By now, Garching is our largest campus in terms of student numbers, while dormitories are still incredibly sparse. Last semester we discussed plans to build more dormitories in Garching for TUM students. Still, while essential for the campus in the future, it will be too late to help those in need now. In a semester planned to be mostly in person on campus, students need affordable housing near their place of study. Just think about the amount of time it took you to get to this event. Living on campus makes the campus feel alive, an example of this is our Campus in Freising, with dormitories close to the lecture halls, where you can see students all year round. This is an area where TUM needs to catch up with other universities, which is why affordable housing will continue to be one of our main priorities for years to come.
We, as students, play a large part in making the campuses lively, but they must be inviting in the first place, and many areas need improving. Have any of you been to the campus in the city centre? The inner courtyard of the main campus is a 2000 square meter cement jungle. At this time, its only defining feature is the temporary COVID-conform beer tent used for exams. Is this really welcoming? Thankfully a redesign is ongoing, and we from the student council want to be a part of this process to integrate more green spaces into the campus. Projects, such as the "living lab" called "Plant a Seed", aim to increase the number of plants at TUM. This redevelopment, and many other measures like making the Mensa more sustainable, are included in the Vision 2030 paper of the student council, which was elaborated by our environmental department.

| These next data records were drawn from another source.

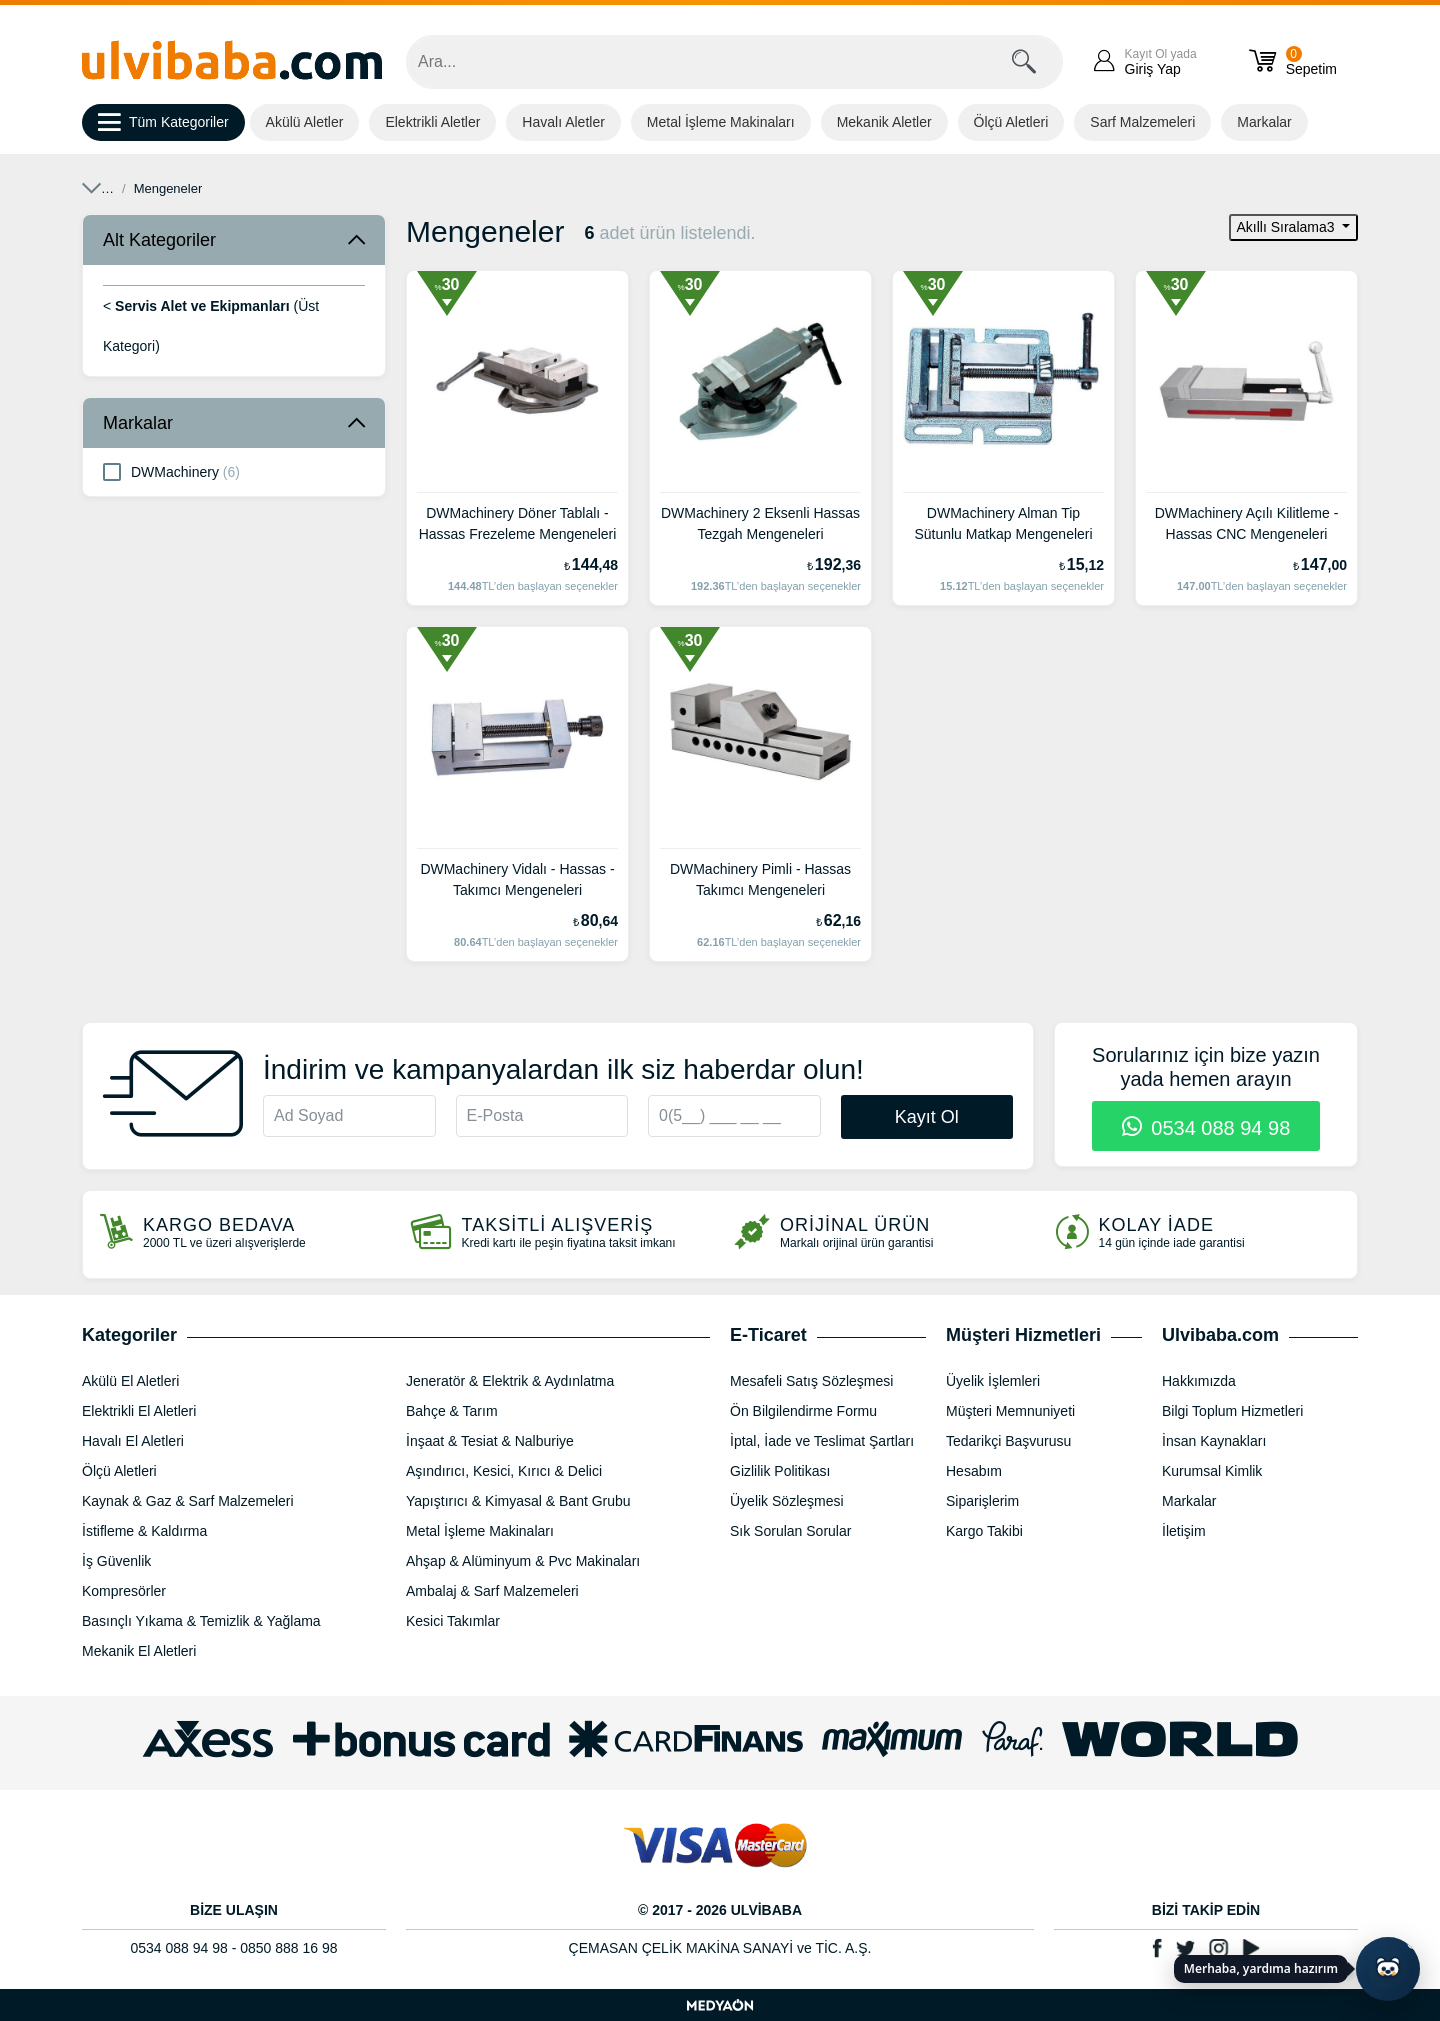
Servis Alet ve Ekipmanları (364, 188)
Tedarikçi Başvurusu (1008, 1441)
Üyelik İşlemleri (993, 1381)
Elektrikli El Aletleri (139, 1411)
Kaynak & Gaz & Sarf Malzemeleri (188, 1501)
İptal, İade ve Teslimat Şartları (822, 1441)
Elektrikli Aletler (432, 122)
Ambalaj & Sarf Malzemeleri (492, 1591)
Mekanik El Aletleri (212, 188)
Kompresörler (124, 1591)
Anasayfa (109, 188)
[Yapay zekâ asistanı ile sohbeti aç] (1388, 1969)
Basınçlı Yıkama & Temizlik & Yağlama (201, 1621)
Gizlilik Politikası (780, 1471)
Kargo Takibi (984, 1531)
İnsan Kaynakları (1214, 1441)
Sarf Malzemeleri (1142, 122)
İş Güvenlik (116, 1561)
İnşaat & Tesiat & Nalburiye (490, 1441)
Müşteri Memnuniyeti (1010, 1411)
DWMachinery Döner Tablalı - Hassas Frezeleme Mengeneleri (518, 523)
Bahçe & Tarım (452, 1411)
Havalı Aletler (563, 122)
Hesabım (974, 1471)
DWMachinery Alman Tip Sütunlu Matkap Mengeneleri (1003, 523)
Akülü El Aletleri (130, 1381)
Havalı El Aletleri (133, 1441)
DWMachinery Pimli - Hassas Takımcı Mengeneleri (760, 879)
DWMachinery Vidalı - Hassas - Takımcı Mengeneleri (517, 879)
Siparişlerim (982, 1501)
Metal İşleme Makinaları (721, 122)
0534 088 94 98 (1206, 1128)
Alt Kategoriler (159, 240)
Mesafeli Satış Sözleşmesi (811, 1381)
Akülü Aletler (305, 122)
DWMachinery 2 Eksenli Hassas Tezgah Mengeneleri (760, 523)
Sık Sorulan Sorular (790, 1531)
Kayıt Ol (927, 1117)
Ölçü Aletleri (1011, 122)
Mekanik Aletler (884, 122)
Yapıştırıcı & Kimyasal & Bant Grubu (518, 1501)
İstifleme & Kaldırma (144, 1531)
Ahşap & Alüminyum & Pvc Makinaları (523, 1561)
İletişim (1184, 1531)
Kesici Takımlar (453, 1621)
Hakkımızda (1199, 1381)
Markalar (1264, 122)
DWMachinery (171, 471)
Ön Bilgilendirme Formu (803, 1411)
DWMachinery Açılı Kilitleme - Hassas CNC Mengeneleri (1247, 523)
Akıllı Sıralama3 (1288, 227)
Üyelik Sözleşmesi (787, 1501)
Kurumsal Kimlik (1212, 1471)
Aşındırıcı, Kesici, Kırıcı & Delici (504, 1471)
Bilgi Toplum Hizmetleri (1232, 1411)
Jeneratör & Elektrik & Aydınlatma (510, 1381)
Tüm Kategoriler (163, 123)
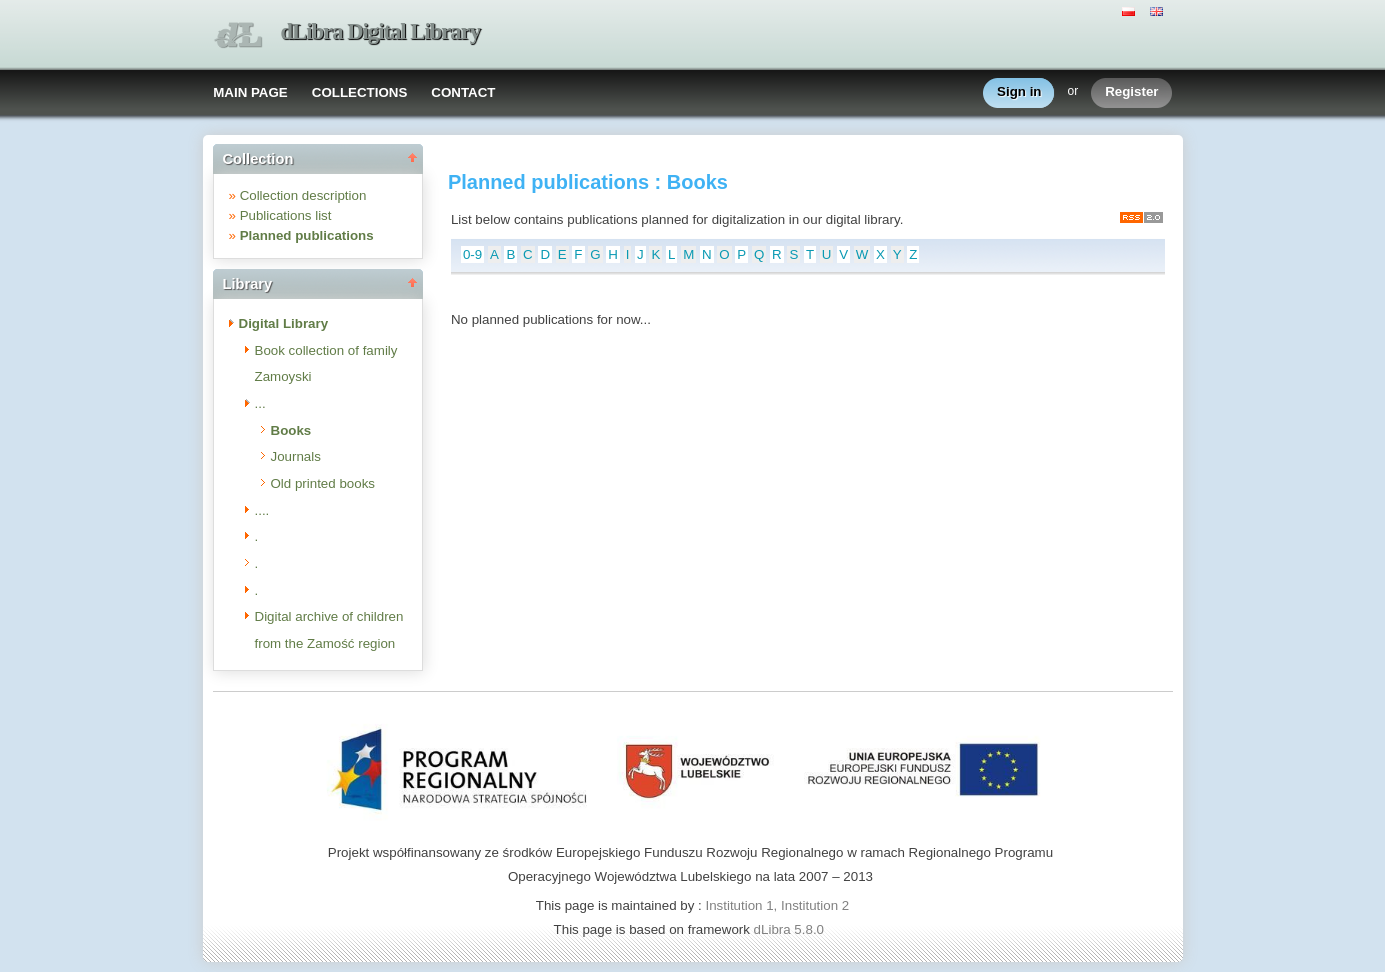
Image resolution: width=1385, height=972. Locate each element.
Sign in (1019, 92)
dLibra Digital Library (381, 31)
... (260, 403)
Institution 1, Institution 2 (777, 905)
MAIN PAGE (250, 92)
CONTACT (463, 92)
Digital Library (284, 323)
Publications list (286, 215)
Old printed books (323, 483)
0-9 (472, 254)
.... (262, 510)
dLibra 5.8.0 (791, 929)
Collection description (303, 195)
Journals (296, 456)
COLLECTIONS (360, 92)
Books (291, 430)
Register (1131, 92)
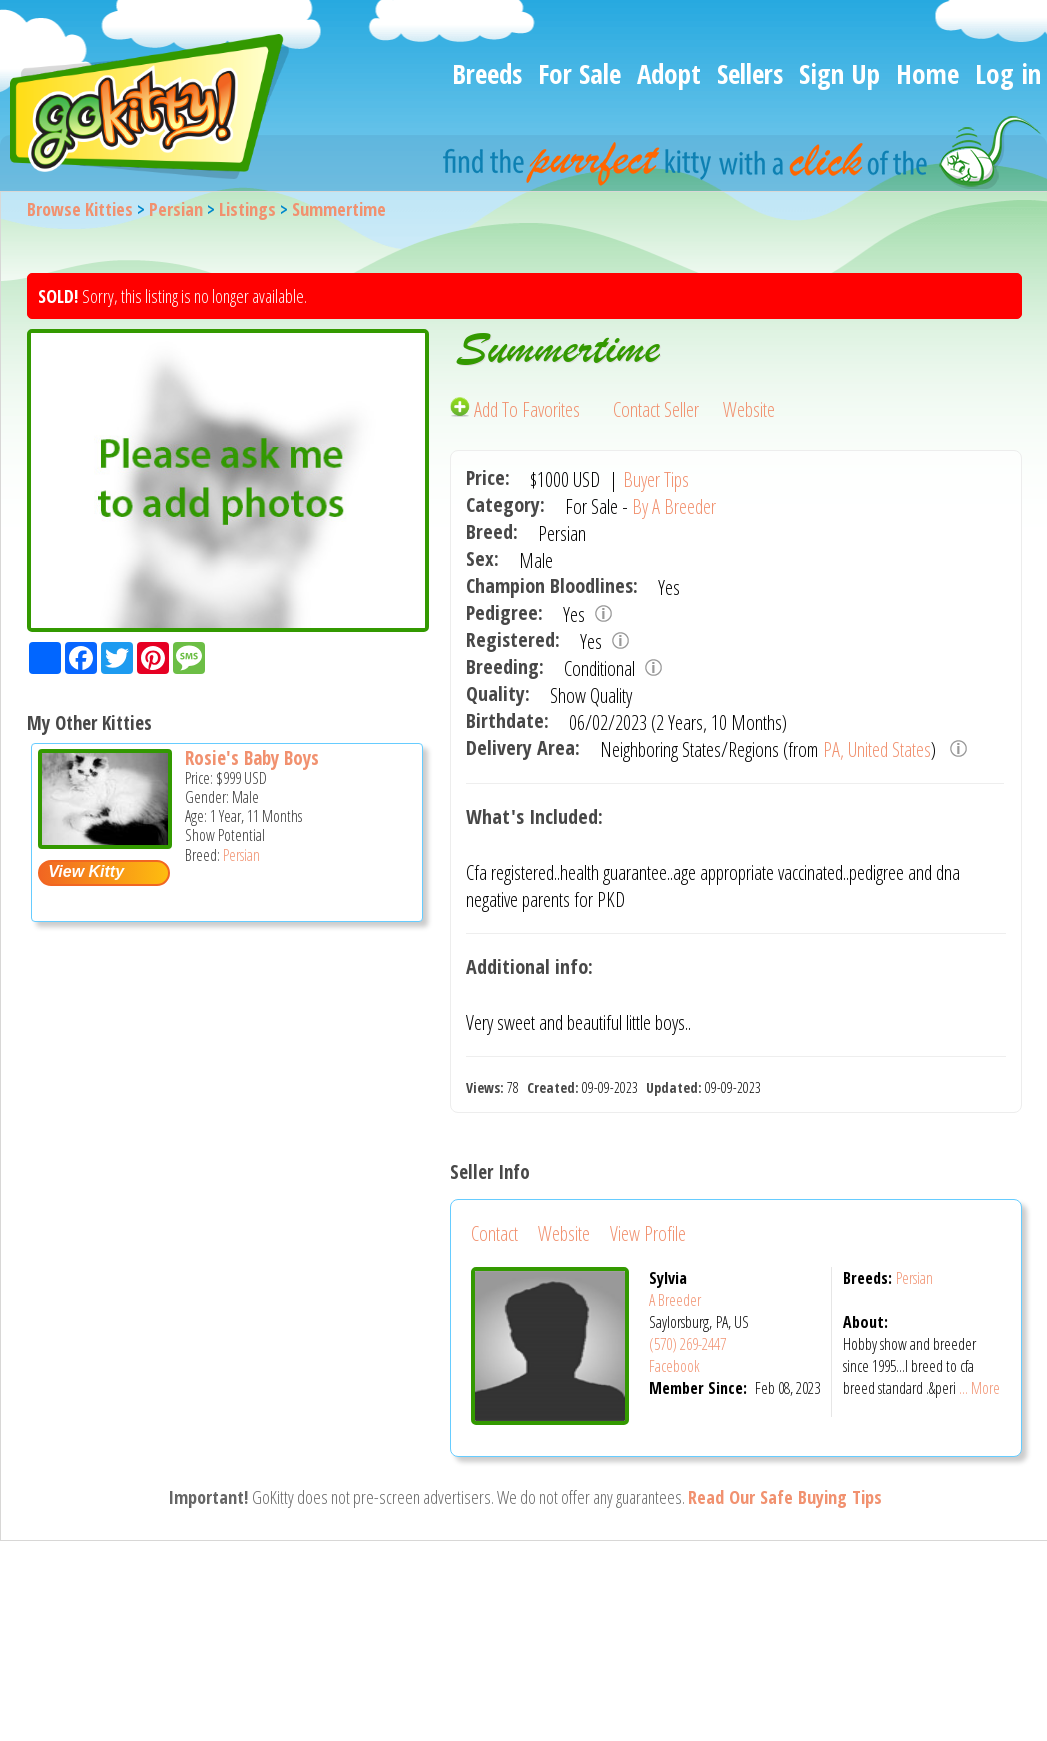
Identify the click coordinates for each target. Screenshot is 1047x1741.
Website (749, 409)
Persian (176, 209)
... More (979, 1388)
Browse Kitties (80, 209)
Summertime (339, 209)
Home (927, 73)
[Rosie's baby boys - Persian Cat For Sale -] (105, 841)
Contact (494, 1233)
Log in (1008, 73)
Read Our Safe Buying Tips (785, 1497)
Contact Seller (656, 409)
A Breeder (675, 1300)
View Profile (648, 1233)
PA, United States (877, 749)
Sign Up (839, 73)
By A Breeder (674, 506)
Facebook (674, 1366)
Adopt (669, 73)
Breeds (487, 73)
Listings (247, 209)
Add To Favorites (517, 409)
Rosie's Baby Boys (252, 758)
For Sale (579, 73)
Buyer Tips (656, 479)
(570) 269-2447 (687, 1344)
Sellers (750, 73)
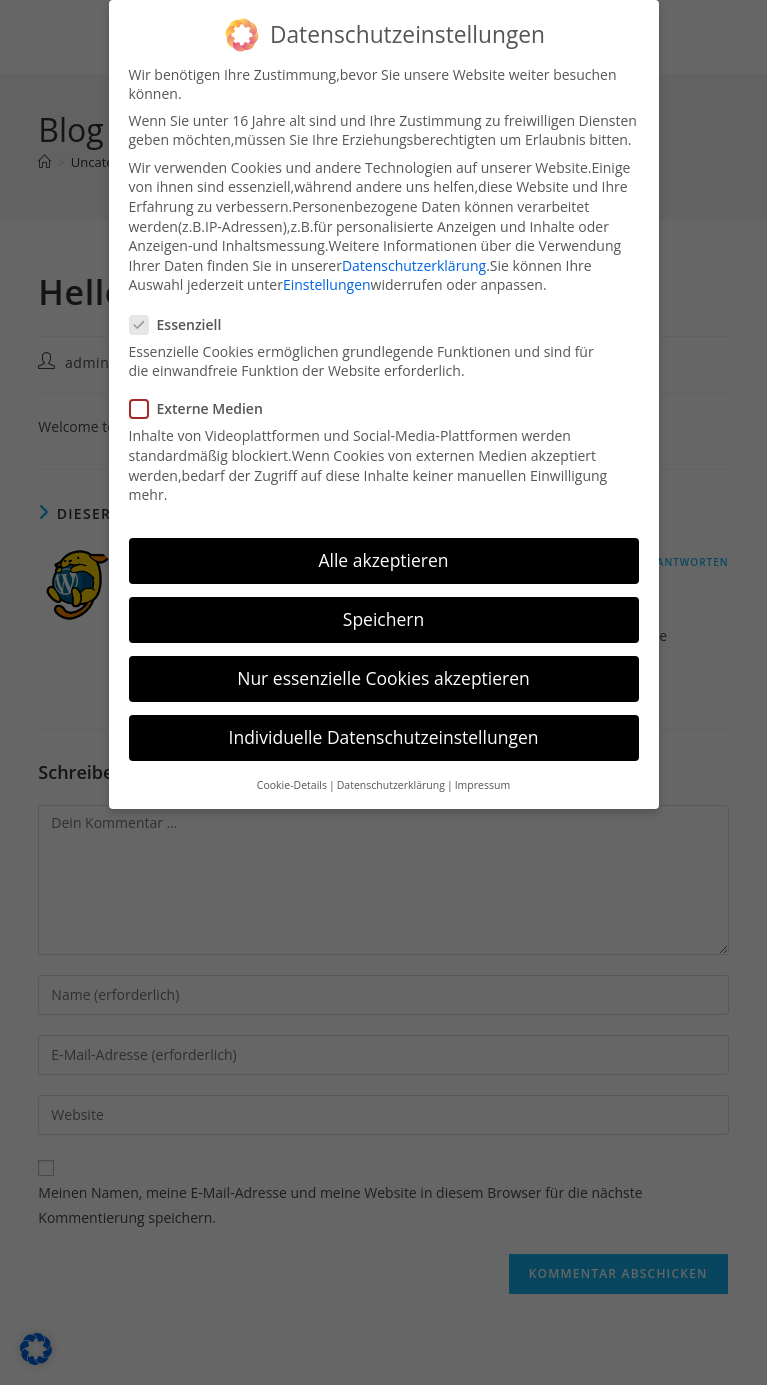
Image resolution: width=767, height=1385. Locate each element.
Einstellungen (327, 284)
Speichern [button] (383, 619)
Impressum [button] (482, 785)
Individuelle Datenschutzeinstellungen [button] (384, 737)
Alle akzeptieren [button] (383, 560)
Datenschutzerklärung (414, 265)
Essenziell (184, 324)
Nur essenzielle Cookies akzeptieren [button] (383, 678)
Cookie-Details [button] (292, 785)
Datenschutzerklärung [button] (391, 785)
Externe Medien (204, 408)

One last topic belonging to student life are all the events, parties and festivals happening throughout the year. There is a screening of the Super Bowl in the Mensa, and the maiTUM, our very own Oktoberfest in May. We also organise the GLÜHNIX, a legendary Christmas market that takes place right here in Garching. Additionally, we are also planning music festivals, such as the TUNIX and GARNIX Open Airs and the "Meine erste Uniparty", one of Munich's biggest freshman welcome parties. Sadly, none of these events could happen in the last semesters due to the pandemic. Still, the organisation of the next big event after today's WELCOME@TUM has already begun. We're hoping the TUM will allow us to throw larger parties in the next few weeks.
As you can see, there is a lot to be done.
And now, I don't want to keep you any longer away from your beer and pretzels. I hope to meet some of you again in the future, be it during lectures, at events and hopefully in the student council, too. On behalf of the entire student council, I wish you a good start in your first semester and hope you have a successful and prosperous journey at TUM.